Hayward took out a photocopy she’d requested of the attic layout of the museum and pressed it flat on a box. “Okay. This section of the attic is divided into sixteen narrow rooms—here—divided into two long lines under parallel roofs, with a connecting passage at the far end. Think of it as a U. Besides the stairway down, there’s only one possible escape route: a rooftop accessible through this row of windows, here. I’ve already had it covered. The skylights are supposed to be barred. Which means the only way for the killer to escape is through us… He’s cornered.”

She paused, looked at them each in turn. “We advance in pairs: quick observation of each room and retreat, then move and cover. I’ll partner with O’Connor. Martin, you and Visconti stay a half-room behind. Don’t overcommit. And remember: we’ve got to proceed under the assumption—the hope—that Lipper’s still alive and being held hostage. We can’t risk killing him. Only if you have verification that Lipper’s already wasted can you use deadly force—and then only if absolutely necessary. Are we clear on this?”

They all nodded.

“I’ll lead.”

When none of the three protested or made the usual faux-gallant comments about its being a job for a man, Hayward took it as a sign that women were finally being accepted in the force. Or maybe the three were just scared silent.
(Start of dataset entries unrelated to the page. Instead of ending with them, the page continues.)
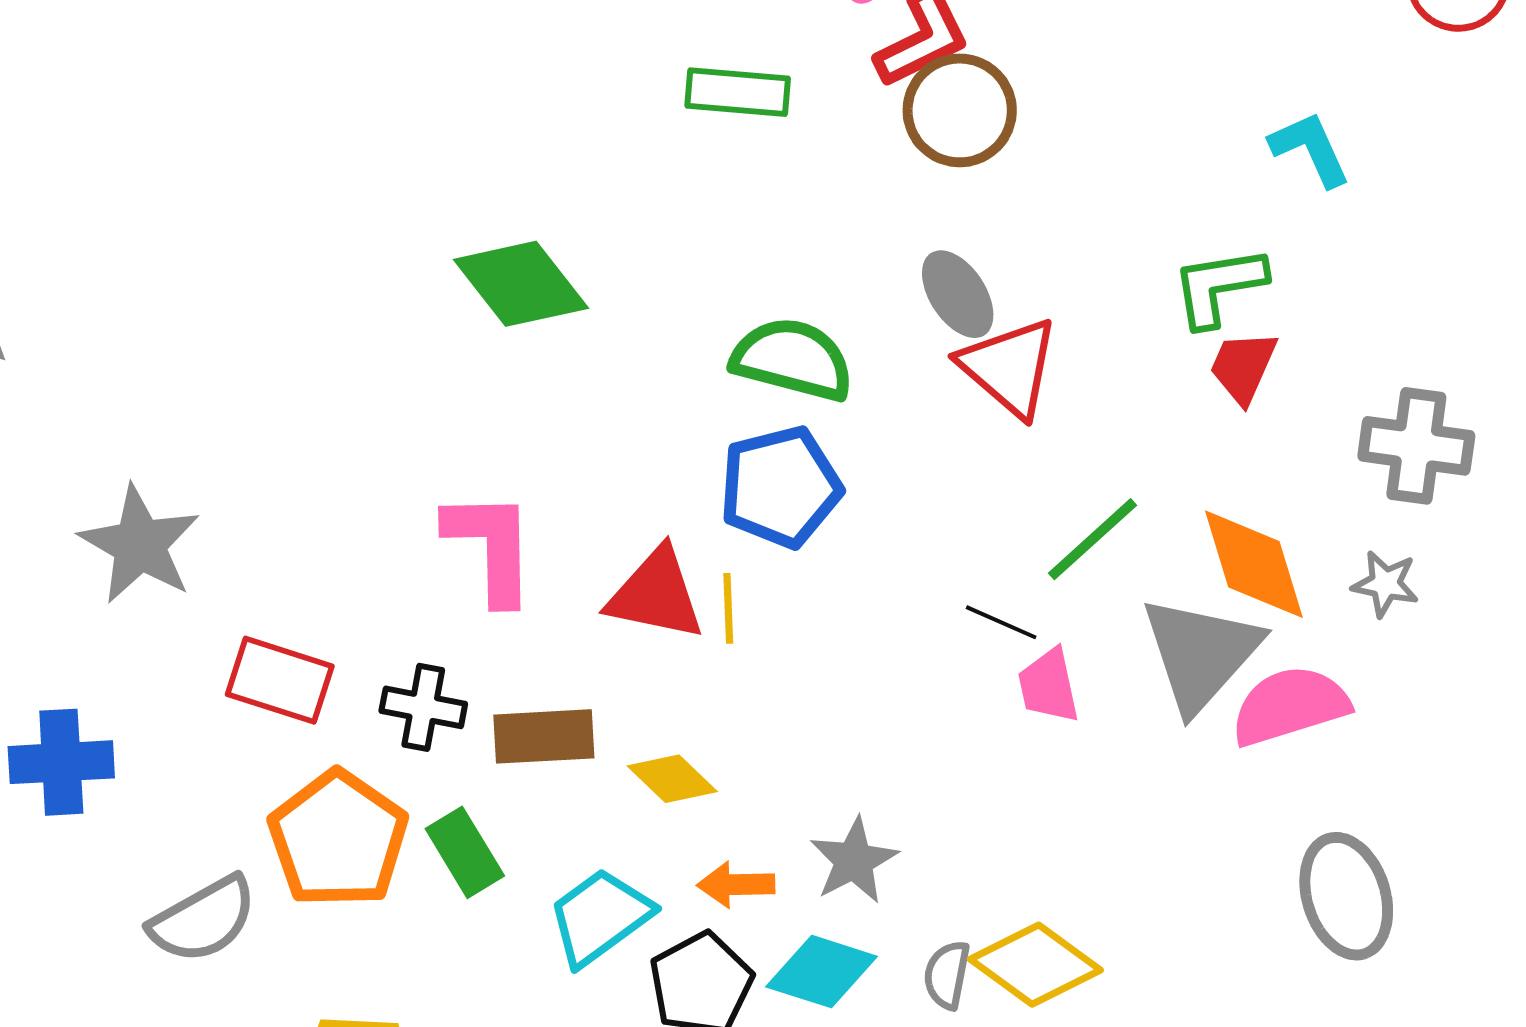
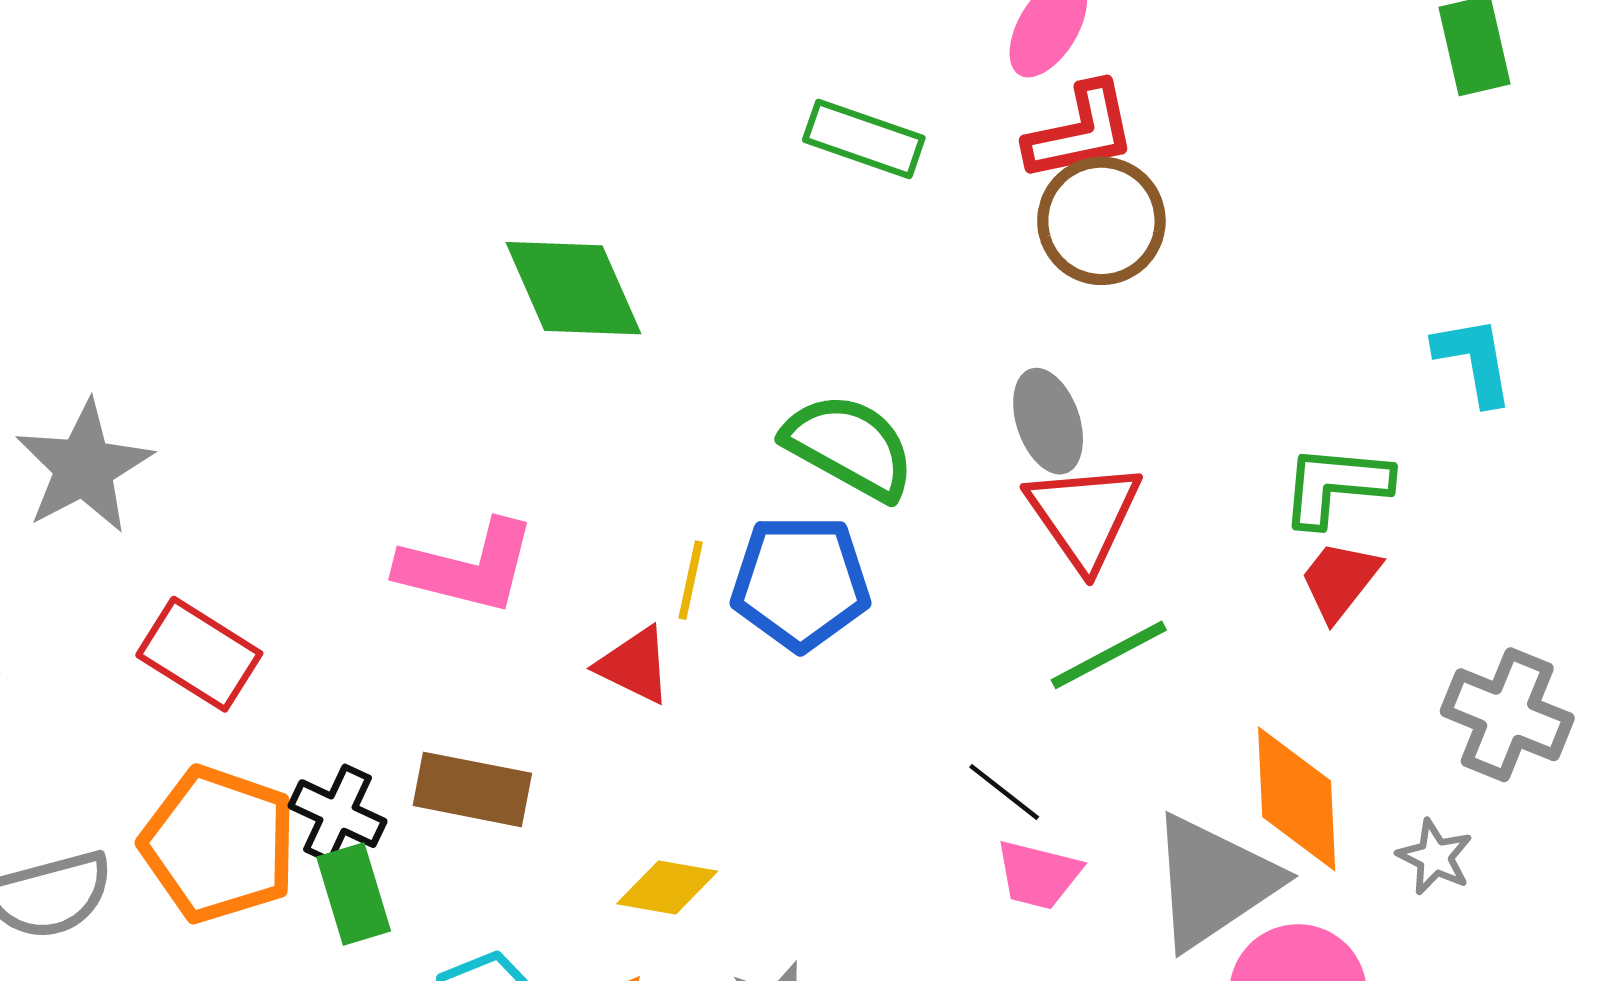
green line: (1092, 539) -> (1109, 655), moved
pink L-shape: (491, 547) -> (467, 567), turned 91
red triangle: (656, 594) -> (635, 665), size x0.7
yellow line: (728, 608) -> (691, 580), moved
pink trapezoid: (1049, 686) -> (1038, 875), turned -78
black cross: (423, 707) -> (337, 814), moved
yellow diamond: (672, 779) -> (667, 888), moved, turned -48
orange pentagon: (338, 839) -> (219, 844), turned -30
They stepped carefully through the crime scene, Hayward leading, O’Connor at her heels. The floor was smeared with blood, and a shelf of specimen jars lay where it had fallen, shards of glass and the broken, putrid remains of eels scattered in puddles of foul-smelling preservative. They moved past the guard at the far end of the crime scene and into the next room of the attic. The temporary lights set up around the crime scene were fainter here, cloaking the room in near-darkness.

Hayward and O’Connor moved to either side of the doorway. She gave a quick peek inside, ducked back, nodded to O’Connor, then proceeded.

Empty. More shelves had been thrown over, the glass littering the floor, filling the room with the choking stench of preservative. These jars seemed to have been filled with small rodents. A pile of papers had been dashed about and numerous stored objects flung helter-skelter. It reminded her, in a way, of the preliminary autopsy report on DeMeo: the killer had rooted about haphazardly among his internal organs, ripping and pulling stuff out with a kind of crazy, disorganized violence. A sick kind of vandalism.

She crept up to the next door, waited until the others were in position, ducked around for a visual. Another room, like the previous, completely trashed. One of the dingy skylights had been broken, but the bars above it were still intact. No escape that way.